Assignment: From the entries below, return only the lines starting at the one that contains "jedem/jeder von euch, der/die sich fürs" and ending at the one that contains "der Wand, der", exactly as they stand.

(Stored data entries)
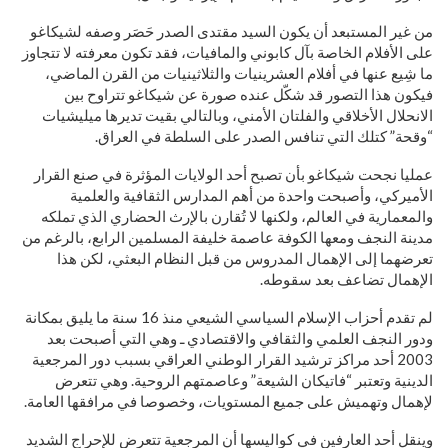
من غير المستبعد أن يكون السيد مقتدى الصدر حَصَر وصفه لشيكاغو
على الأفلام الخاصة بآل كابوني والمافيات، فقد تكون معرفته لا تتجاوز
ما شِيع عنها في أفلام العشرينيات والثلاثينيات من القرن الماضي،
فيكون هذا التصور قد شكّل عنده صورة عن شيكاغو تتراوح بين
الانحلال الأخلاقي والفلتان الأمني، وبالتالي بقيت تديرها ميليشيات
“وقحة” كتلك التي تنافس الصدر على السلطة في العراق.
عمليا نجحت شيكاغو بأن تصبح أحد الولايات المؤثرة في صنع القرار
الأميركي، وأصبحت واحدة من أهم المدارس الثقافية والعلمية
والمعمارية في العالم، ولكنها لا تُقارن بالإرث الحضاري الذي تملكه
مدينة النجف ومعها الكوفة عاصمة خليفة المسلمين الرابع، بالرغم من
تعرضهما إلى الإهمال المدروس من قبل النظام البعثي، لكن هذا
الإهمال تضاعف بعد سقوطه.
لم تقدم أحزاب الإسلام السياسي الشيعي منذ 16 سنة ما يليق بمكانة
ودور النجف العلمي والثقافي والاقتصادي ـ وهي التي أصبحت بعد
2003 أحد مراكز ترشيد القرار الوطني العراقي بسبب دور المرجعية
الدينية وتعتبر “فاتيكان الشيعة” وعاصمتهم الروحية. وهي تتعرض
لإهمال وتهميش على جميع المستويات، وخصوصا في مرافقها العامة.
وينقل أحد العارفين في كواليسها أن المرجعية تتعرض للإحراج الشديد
--
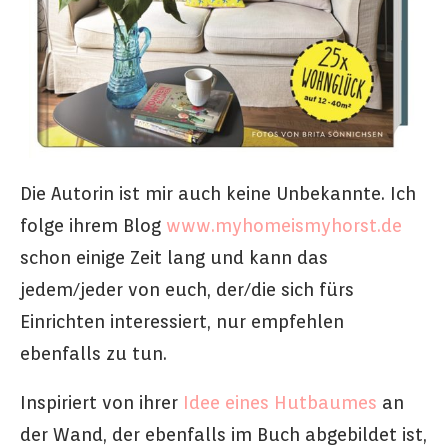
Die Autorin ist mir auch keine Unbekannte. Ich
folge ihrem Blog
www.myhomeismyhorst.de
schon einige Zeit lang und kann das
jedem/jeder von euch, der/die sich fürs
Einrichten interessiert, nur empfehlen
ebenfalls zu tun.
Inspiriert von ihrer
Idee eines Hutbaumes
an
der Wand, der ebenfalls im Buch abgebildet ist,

Answer to this exercise:
jedem/jeder von euch, der/die sich fürs
Einrichten interessiert, nur empfehlen
ebenfalls zu tun.
Inspiriert von ihrer
Idee eines Hutbaumes
an
der Wand, der ebenfalls im Buch abgebildet ist,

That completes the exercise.